Follow Current Standard Safety Protocols
Be sure to follow the current standard safety protocols on a national as well as your state level, as some states will require additional measures. Practice mask requirements and social distancing, and require employees to wash their hands often and sanitize their work area before, during, and after a shift. Make sure any employee who is experiencing symptoms leaves the workplace and goes into self-quarantine for 14 days.
ADA-Related Issues Summary
Let's go over the three areas that relate to the ADA specifically in employment and applicants.
- The ADA regulates an employer's questions regarding medical issues related to disabilities, as well as all medical examinations for employees regardless of whether a disability is present or not.
- The ADA states that a disabled employee cannot be prohibited from the workplace unless they present a direct threat to others, even with a reasonable accommodation request.
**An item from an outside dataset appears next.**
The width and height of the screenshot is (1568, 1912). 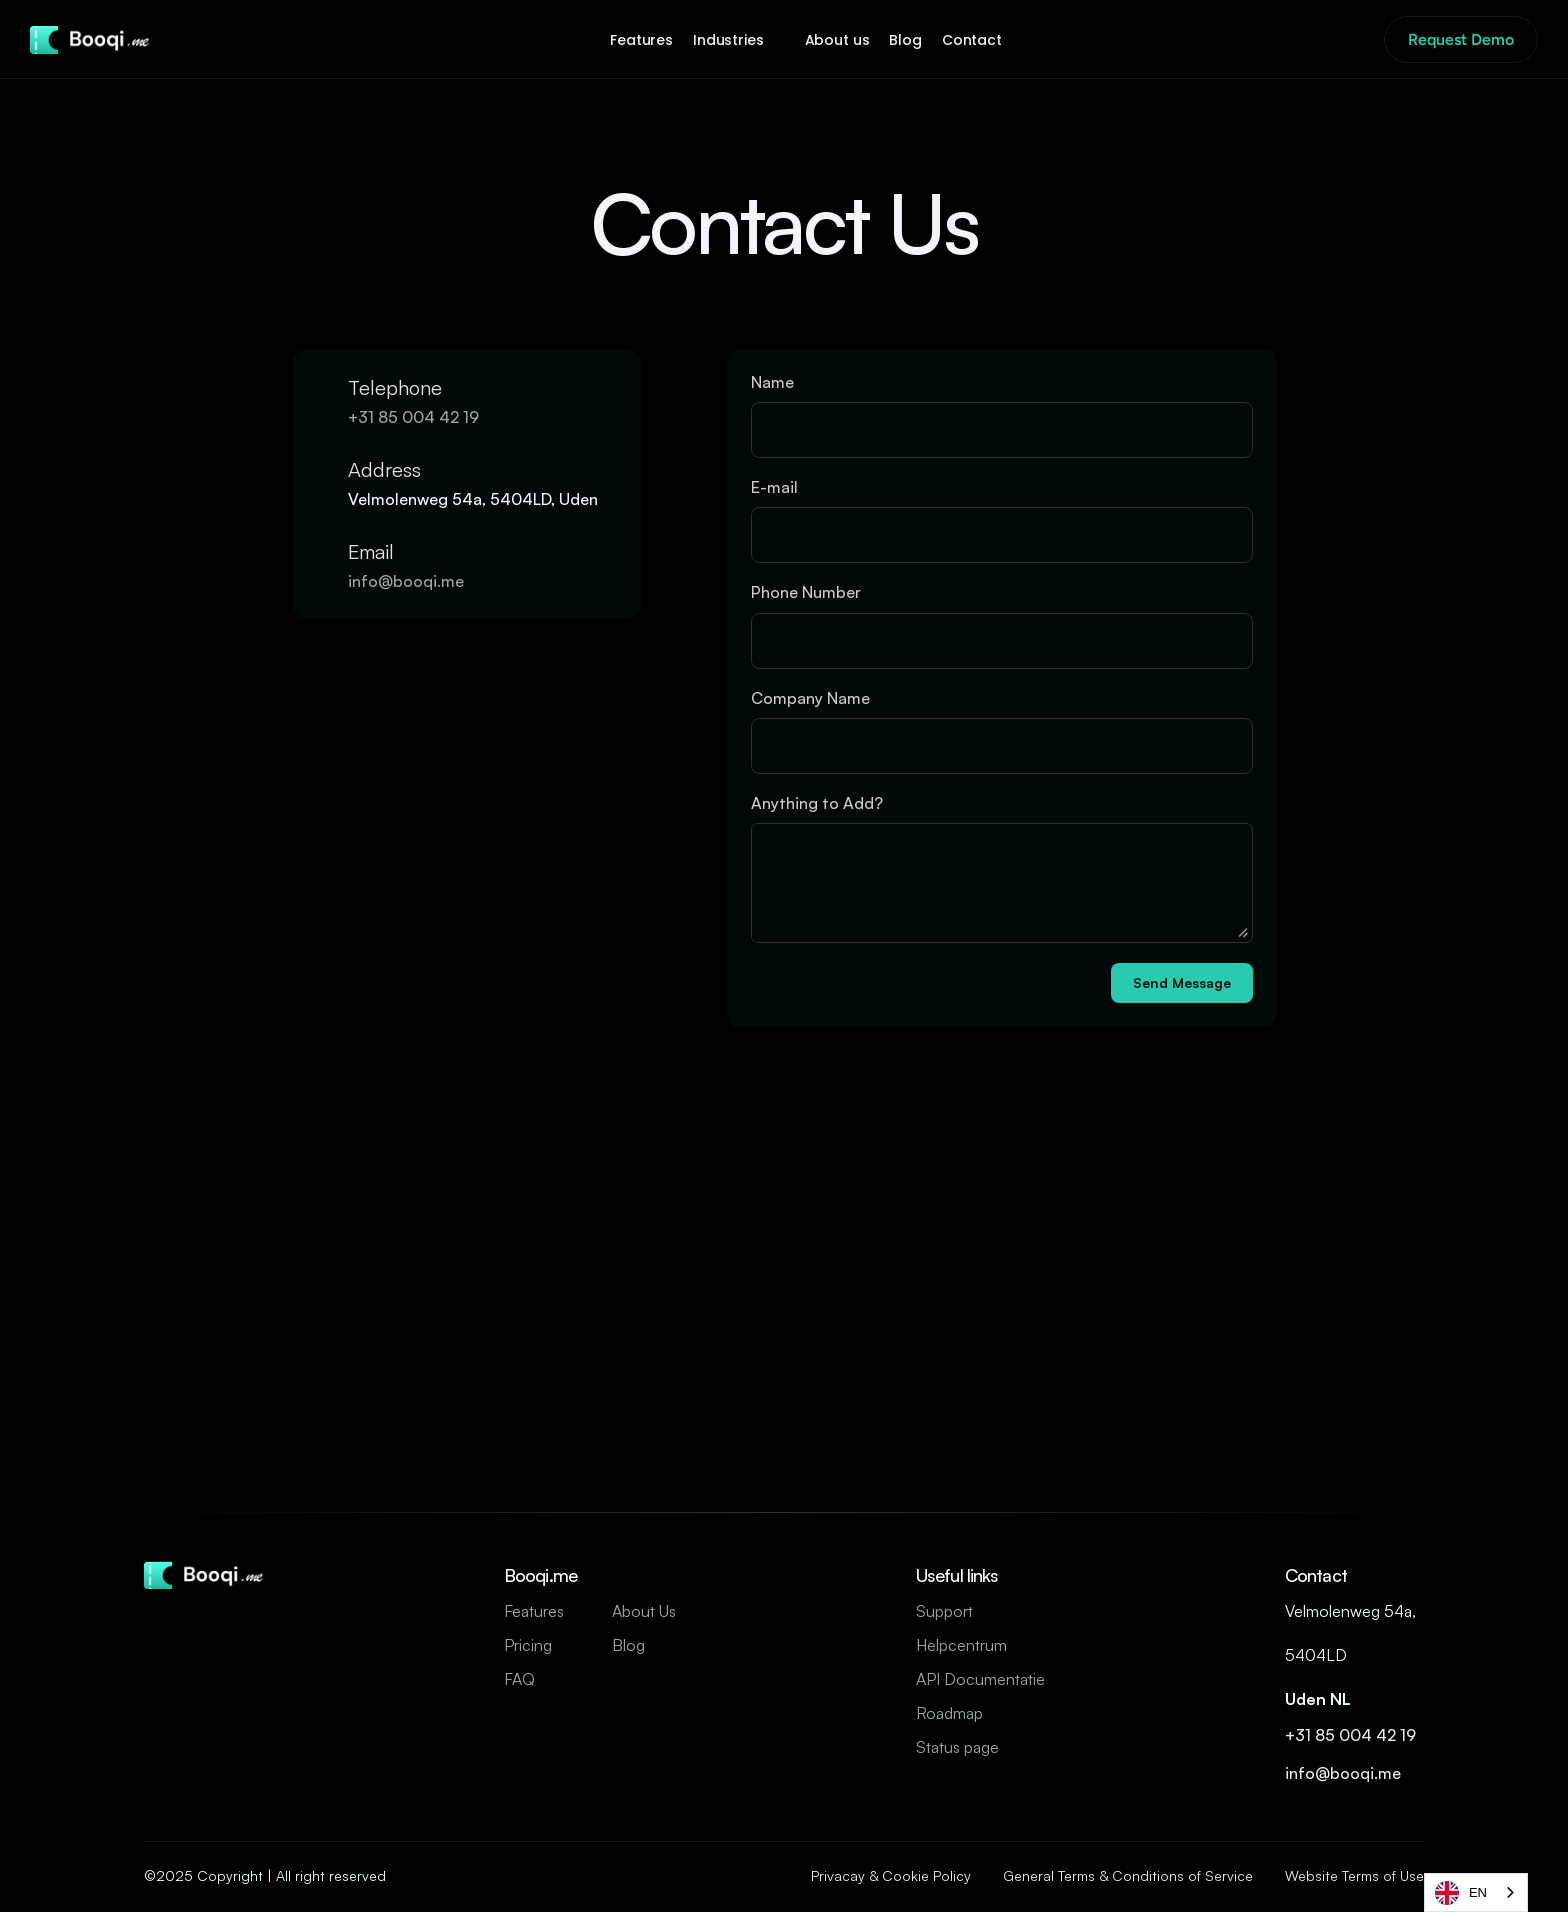 What do you see at coordinates (534, 1611) in the screenshot?
I see `Features` at bounding box center [534, 1611].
- The ADA requires employers to provide reasonable accommodations for disabled workers, as long as it does not incur any undue hardship such as too high of an expense, however, you should be able to find a compromise to any reasonable accommodation requests.
So you see, these issues directly relate to the pandemic but really don't change because of it, except in the specific ways we covered above. The only change relating to the current pandemic situation is the presence of symptoms, requiring body temperatures and/or testing for coronavirus, at the work facilities. You can find all the details here.
The only other issue we definitely need to mention is the importance of confidentiality, with regard to medical issues of employees, regardless of disability status. All information obtained that relates to medical information must be kept in a separate, hidden place inaccessible to anyone but you. Medical information is strictly regulated for any employee, and employers should guard this information carefully.